Roberton Golf Club. Instituted 1892. The first course was at Ladygill, and was altered in 1905 when the available ground was altered. A court case, found in the club’s favour, led to another restructuring in 1909. However, this was unsatisfactory and the club became dormant. In 1914, it was resurected but on a new site at Longwell. The effects ofWW1 took their toll and by 1917 the club had closed. Only for it to be resurected yet again in 1920, on the same site.
"The golf course of nine holes has now been opened close by the village. Of late years many summer visitors have resorted to the district, and this additional attraction will probably be the means of leading others to seek holiday recreation in this upland quarter. The ground neccessary for the purpose was kindly granted by John Findlay esq. of Warrenhill, and John Waddell esq. of Hillend, and the course was laid out by the widely-known golf player, Mr William Fernie of Troon. Mr Fernie speaks very favourably of the course, which has a sufficient number of various hazards to render play interesting. Dr Goldie of Edinburgh, who, as a proprietor, is associated with the district, has been invited to become the first hon. president of the club, and the other office bearers that have been appointed are as follows ; President Rev T.W.Paterson, Roberton: Captain Rev H.L.Dick, Wiston: Sec & Treas. Mr Greenshields, schoolhouse, Roberton.
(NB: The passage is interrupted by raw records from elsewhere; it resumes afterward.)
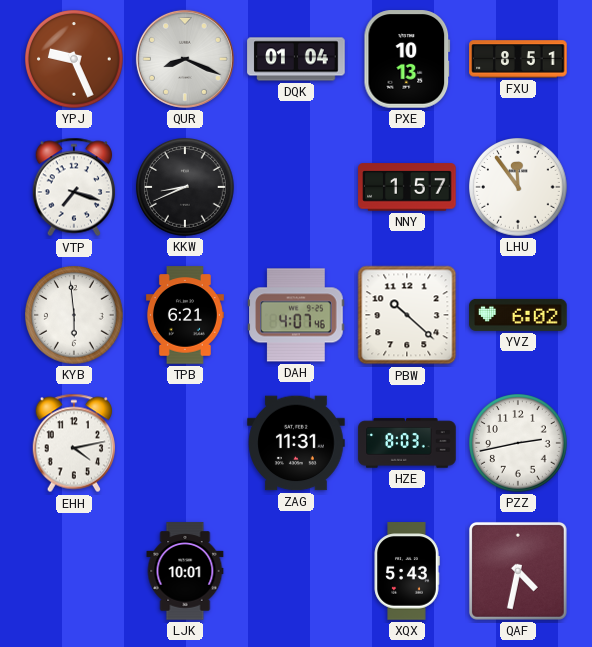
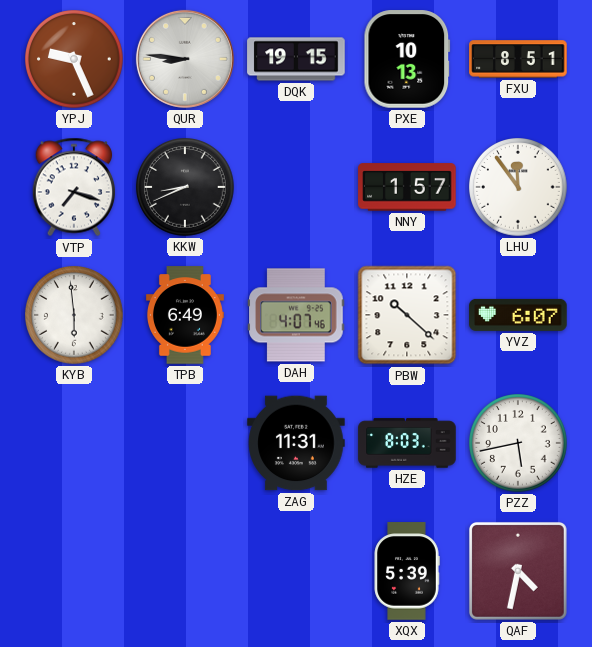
QUR: 8:19 -> 8:46
DQK: 01:04 -> 19:15
TPB: 6:21 -> 6:49
YVZ: 6:02 -> 6:07
EHH: 4:13 -> none
PZZ: 2:43 -> 5:43
LJK: 10:01 -> none
XQX: 5:43 -> 5:39
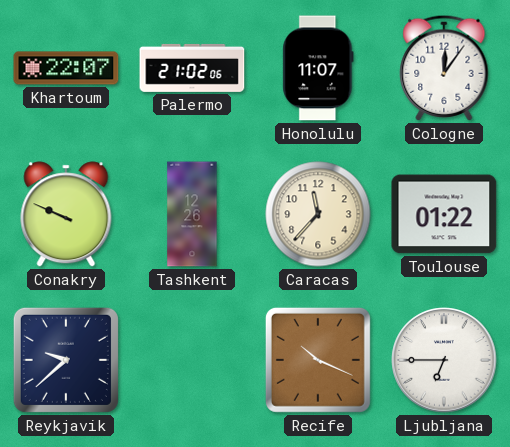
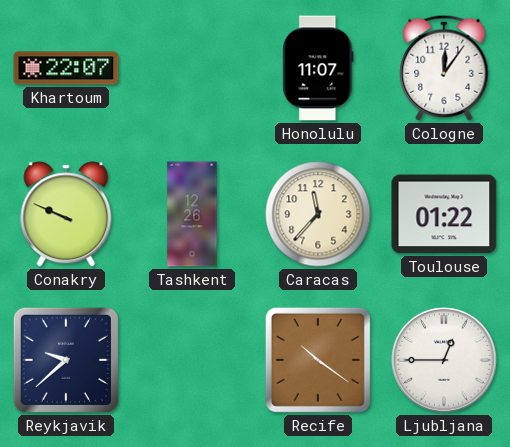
Palermo: 21:02 -> none
Recife: 10:19 -> 10:21
Ljubljana: 6:45 -> 12:45
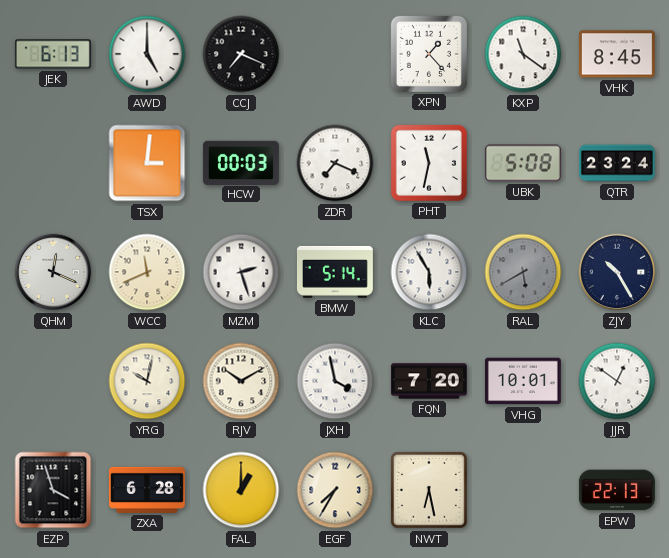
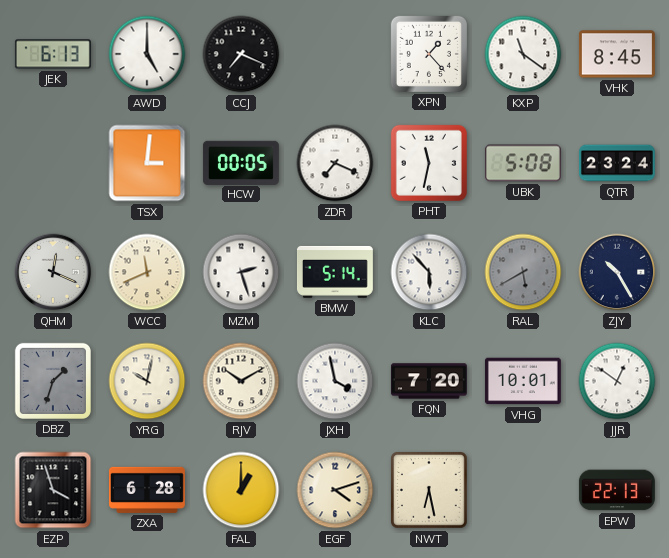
HCW: 00:03 -> 00:05
KLC: 5:55 -> 5:53
DBZ: none -> 1:33
EGF: 7:35 -> 4:12
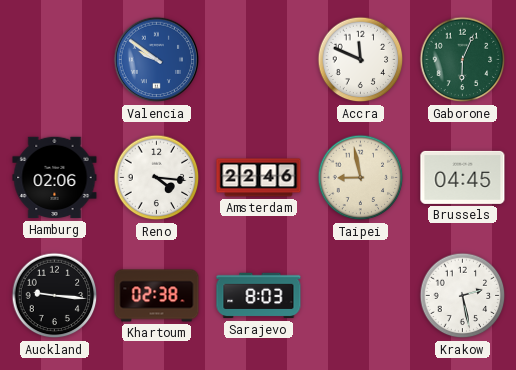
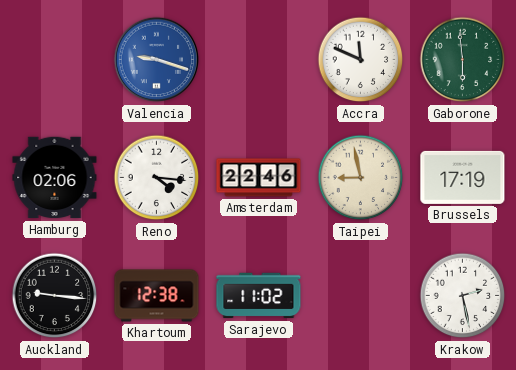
Valencia: 9:51 -> 9:18
Gaborone: 6:04 -> 5:59
Brussels: 04:45 -> 17:19
Khartoum: 02:38 -> 12:38
Sarajevo: 8:03 -> 11:02
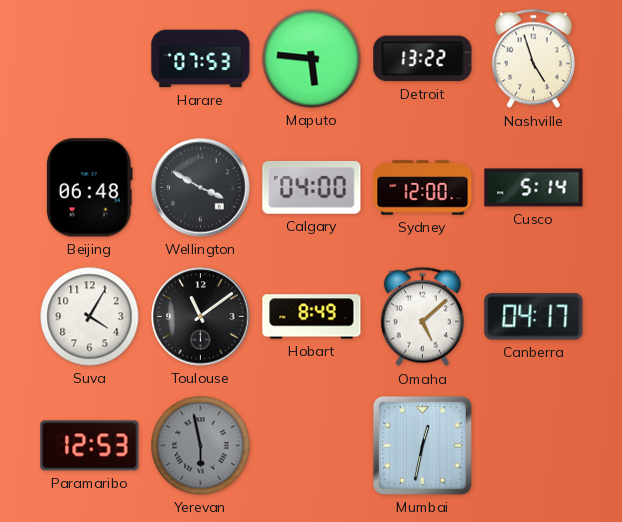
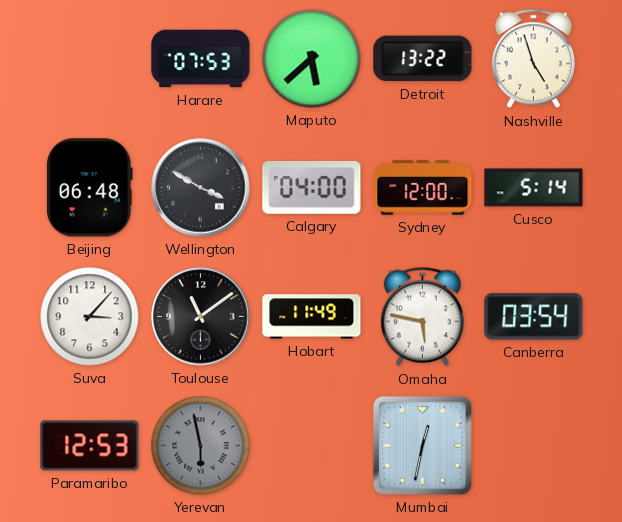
Maputo: 5:46 -> 5:38
Suva: 4:05 -> 3:07
Hobart: 8:49 -> 11:49
Omaha: 5:08 -> 5:47
Canberra: 04:17 -> 03:54
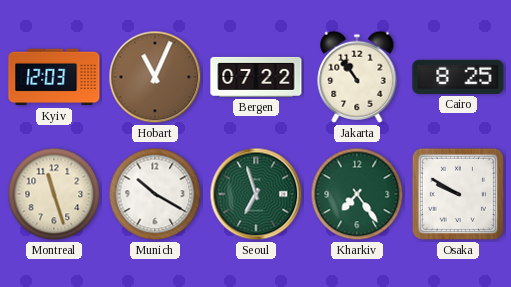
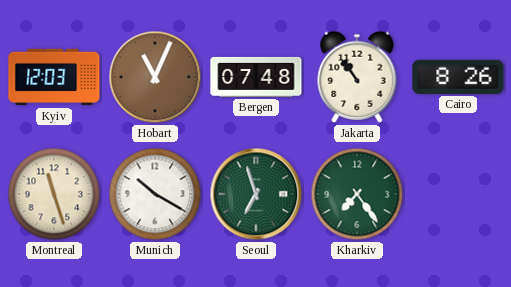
Bergen: 07:22 -> 07:48
Cairo: 8:25 -> 8:26
Osaka: 9:50 -> none
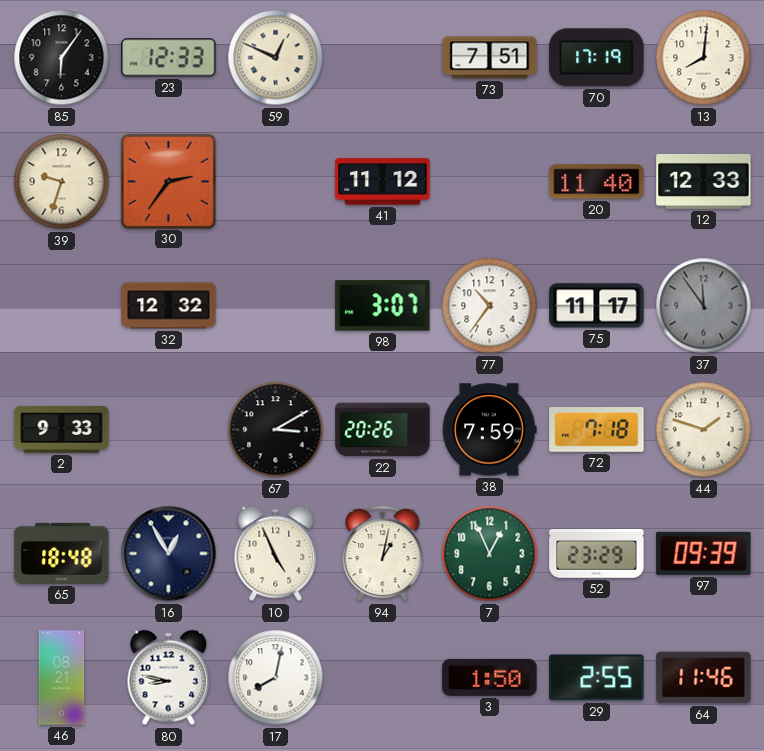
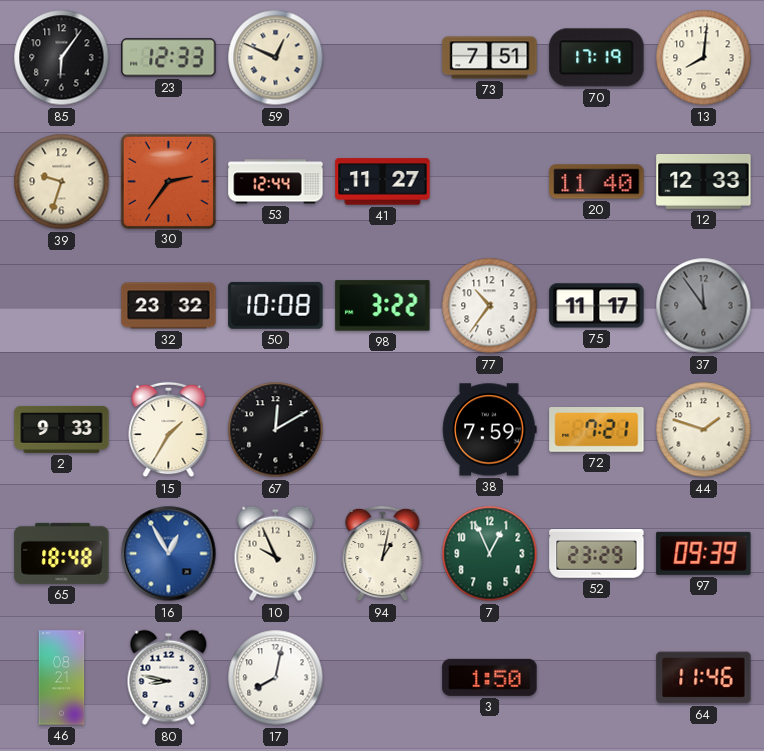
53: none -> 12:44
41: 11:12 -> 11:27
32: 12:32 -> 23:32
50: none -> 10:08
98: 3:07 -> 3:22
15: none -> 1:35
67: 3:10 -> 12:10
22: 20:26 -> none
72: 7:18 -> 7:21
16 dial: navy -> blue
10: 4:56 -> 9:56
29: 2:55 -> none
An encouraging number of members have already connected themselves with the club." (HA 16.7.1892)
"This course is situated near the village of Roberton, south Lanarkshire. Of late years, many summer visitors have resorted to the district, and this additional attraction will probably be the means of inducing others to seek holiday recreation in this upland quarter. The ground neccessary for the purpose was kindly granted by Mr John Findlay of Warrenhill, and Mr John Waddell of Hillhead. The course was laid out by Mr Willie Fernie of Troon, who speaks very favourably of the course, which has a sufficient number of hazards to render play interesting. Dr Goldie of Edinburgh, who as a proprietor, is connected with the district, has been invited to become the first Hon Pres of the club, and the other office-bearers that have been appointed are as follows ; President, Rev T.W.Paterson, Roberton ; captain, Rev H.L.Dick, Wiston ; Sec. & Treas. Mr Greenshields, schoolhouse, Roberton.
1st Hole - 250yds. 4th - 200yds. 7th - 200yds.
2nd - 180yds. 5th - 250yds. 8th - 300yd
3rd - 260yds. 6th - 250yds. 9th - 210yds.
"The Roberton course has this year been considerably altered. Formerly the course was partly on the lands of Hillend and partly on Moorhead and Kilpotlees. Now however the course is wholly on the lands of Moorhead and Kilpotlees. Several new greens have been made. The excessively dry weather has however been much against them, but with rain they should rapidly improve and be got into good working order.
The course is still a nine hole one but should prove very attractive. Visitors should get both health and exercise. The air is bracing and the scenery around magnificent, splendid views can be had from the course. The scenery around Roberton is without doubt the finest in the Upperward of Lanarkshire."
The weekly comp for visitors (mixed foursomes) was played on Sat. in beautiful weather. Twenty eight competitors took part with a large turnout of spectators." (GH 1.8.1905)
The visitors to Roberton in July have enjoyed a month of splendid weather, and the golf course has been well patronised. Various comps have been engaged in , and on Sat afternoon the month's festivities were brought to a close with a garden party, and a comp of mixed foursomes." (HA 5.8.1905)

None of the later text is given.